### YOUR ASSIGNMENT
Give back all of the data exactly, with every picture omitted.

[Transcribed page contents]
━━━━
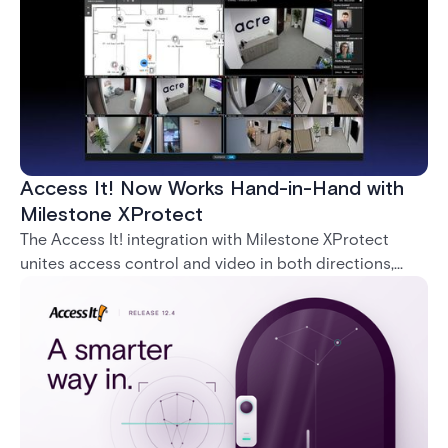
Access It! Now Works Hand-in-Hand with
Milestone XProtect
The Access It! integration with Milestone XProtect
unites access control and video in both directions,
letting operators verify events with footage and
command doors and devices from a single interface.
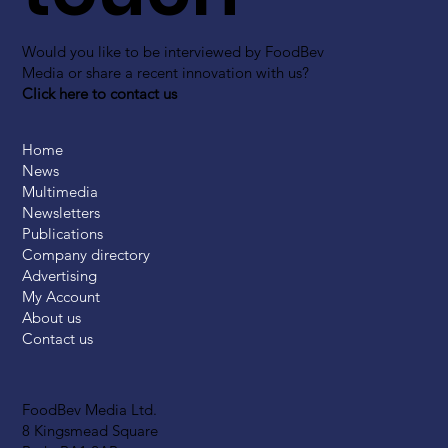
Would you like to be interviewed by FoodBev
Media or share a recent innovation with us?
Click here to contact us
Home
News
Multimedia
Newsletters
Publications
Company directory
Advertising
My Account
About us
Contact us
FoodBev Media Ltd.
8 Kingsmead Square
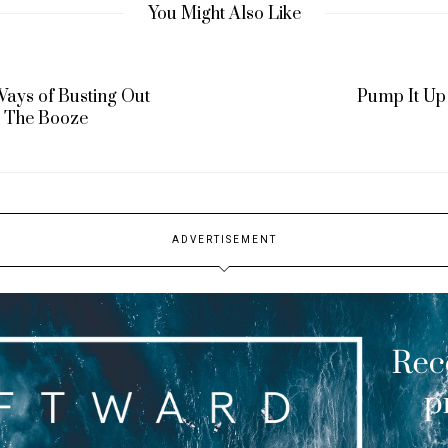
You Might Also Like
Ways of Busting Out
Pump It Up
The Booze
ADVERTISEMENT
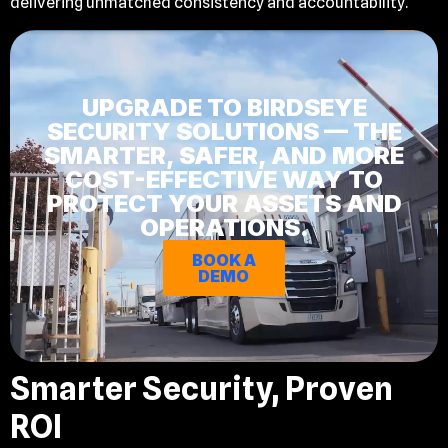
delivering unmatched consistency and accountability.
UPGRADE TO BIRDSEYE
SECURITY SOLUTIONS — THE
SMARTER, SAFER, AND MORE
COST-EFFECTIVE WAY TO
PROTECT YOUR ASSETS AND
OPERATIONS.
BOOK A
DEMO
Smarter Security, Proven
ROI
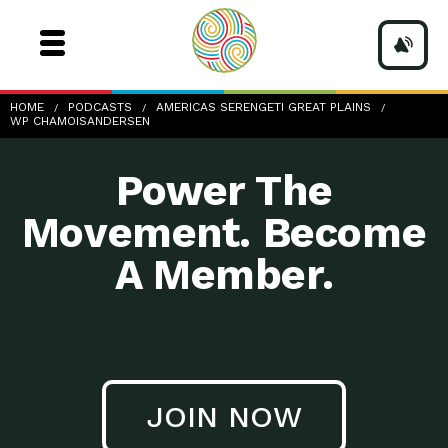
wp-ChamoisAndersen
HOME
PODCASTS
AMERICAS SERENGETI GREAT PLAINS
WP CHAMOISANDERSEN
Power The
Movement. Become
A Member.
JOIN NOW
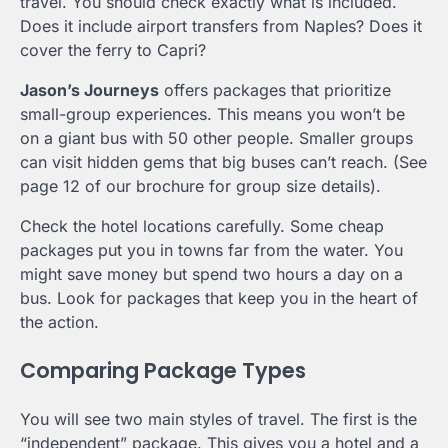
travel. You should check exactly what is included.
Does it include airport transfers from Naples? Does it
cover the ferry to Capri?
Jason’s Journeys
offers packages that prioritize
small-group experiences. This means you won’t be
on a giant bus with 50 other people. Smaller groups
can visit hidden gems that big buses can’t reach. (See
page 12 of our brochure for group size details).
Check the hotel locations carefully. Some cheap
packages put you in towns far from the water. You
might save money but spend two hours a day on a
bus. Look for packages that keep you in the heart of
the action.
Comparing Package Types
You will see two main styles of travel. The first is the
“independent” package. This gives you a hotel and a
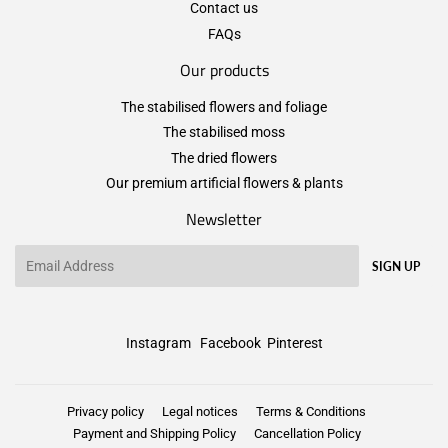
Contact us
FAQs
Our products
The stabilised flowers and foliage
The stabilised moss
The dried flowers
Our premium artificial flowers & plants
Newsletter
Email
SIGN UP
Instagram
Facebook
Pinterest
Privacy policy
Legal notices
Terms & Conditions
Payment and Shipping Policy
Cancellation Policy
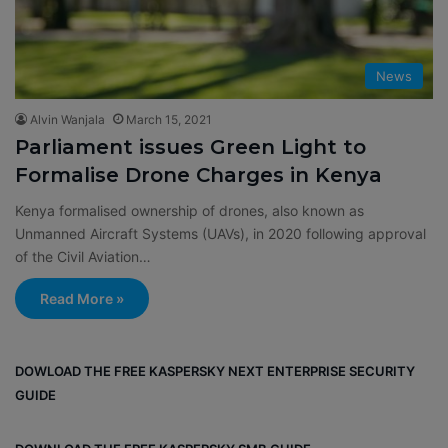
News
Alvin Wanjala
March 15, 2021
Parliament issues Green Light to
Formalise Drone Charges in Kenya
Kenya formalised ownership of drones, also known as
Unmanned Aircraft Systems (UAVs), in 2020 following approval
of the Civil Aviation…
Read More »
DOWLOAD THE FREE KASPERSKY NEXT ENTERPRISE SECURITY
GUIDE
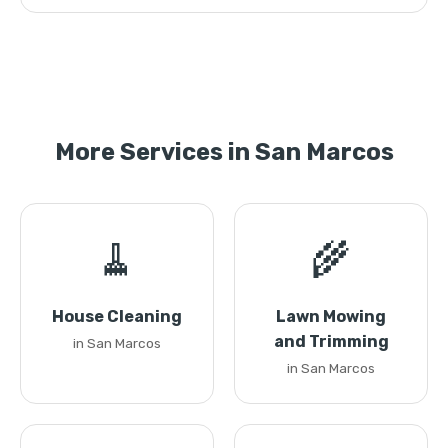
More Services in San Marcos
🧹
🌾
House Cleaning
Lawn Mowing
and Trimming
in San Marcos
in San Marcos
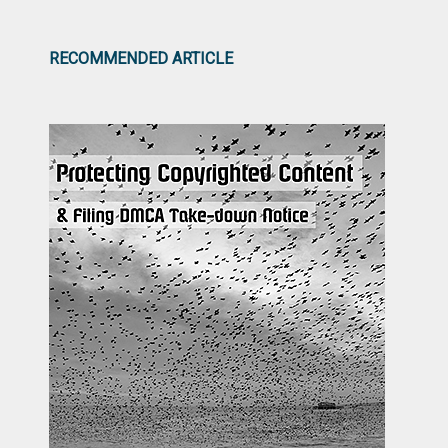
RECOMMENDED ARTICLE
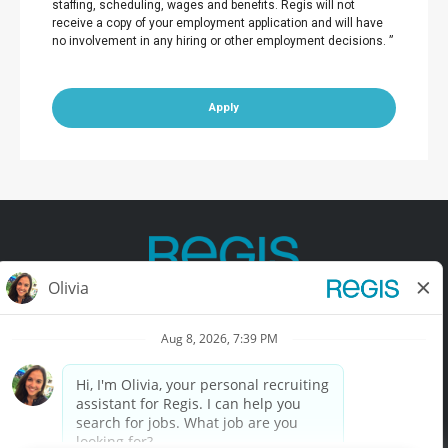
staffing, scheduling, wages and benefits. Regis will not
receive a copy of your employment application and will have
no involvement in any hiring or other employment decisions. ”
Apply
Contact Us
Terms of Use
Privacy Policy
Accessibility
California Privacy Policy
California Collection Notice
Do Not Sell My Info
━━━━
### OUTPUT OF THE TASK
Access It! Now Works Hand-in-Hand with
Milestone XProtect
The Access It! integration with Milestone XProtect
unites access control and video in both directions,
letting operators verify events with footage and
command doors and devices from a single interface.
Would you like to be interviewed by FoodBev
Media or share a recent innovation with us?
Click here to contact us
Home
News
Multimedia
Newsletters
Publications
Company directory
Advertising
My Account
About us
Contact us
FoodBev Media Ltd.
8 Kingsmead Square
You Might Also Like
Ways of Busting Out
Pump It Up
The Booze
ADVERTISEMENT
delivering unmatched consistency and accountability.
UPGRADE TO BIRDSEYE
SECURITY SOLUTIONS — THE
SMARTER, SAFER, AND MORE
COST-EFFECTIVE WAY TO
PROTECT YOUR ASSETS AND
OPERATIONS.
BOOK A
DEMO
Smarter Security, Proven
ROI
wp-ChamoisAndersen
HOME
PODCASTS
AMERICAS SERENGETI GREAT PLAINS
WP CHAMOISANDERSEN
Power The
Movement. Become
A Member.
JOIN NOW
travel. You should check exactly what is included.
Does it include airport transfers from Naples? Does it
cover the ferry to Capri?
Jason’s Journeys
offers packages that prioritize
small-group experiences. This means you won’t be
on a giant bus with 50 other people. Smaller groups
can visit hidden gems that big buses can’t reach. (See
page 12 of our brochure for group size details).
Check the hotel locations carefully. Some cheap
packages put you in towns far from the water. You
might save money but spend two hours a day on a
bus. Look for packages that keep you in the heart of
the action.
Comparing Package Types
You will see two main styles of travel. The first is the
“independent” package. This gives you a hotel and a
Contact us
FAQs
Our products
The stabilised flowers and foliage
The stabilised moss
The dried flowers
Our premium artificial flowers & plants
Newsletter
Email
SIGN UP
Instagram
Facebook
Pinterest
Privacy policy
Legal notices
Terms & Conditions
Payment and Shipping Policy
Cancellation Policy
News
Alvin Wanjala
March 15, 2021
Parliament issues Green Light to
Formalise Drone Charges in Kenya
Kenya formalised ownership of drones, also known as
Unmanned Aircraft Systems (UAVs), in 2020 following approval
of the Civil Aviation…
Read More »
DOWLOAD THE FREE KASPERSKY NEXT ENTERPRISE SECURITY
GUIDE
More Services in San Marcos
🧹
🌾
House Cleaning
Lawn Mowing
and Trimming
in San Marcos
in San Marcos
RECOMMENDED ARTICLE
staffing, scheduling, wages and benefits. Regis will not
receive a copy of your employment application and will have
no involvement in any hiring or other employment decisions. ”
Apply
Contact Us
Terms of Use
Privacy Policy
Accessibility
California Privacy Policy
California Collection Notice
Do Not Sell My Info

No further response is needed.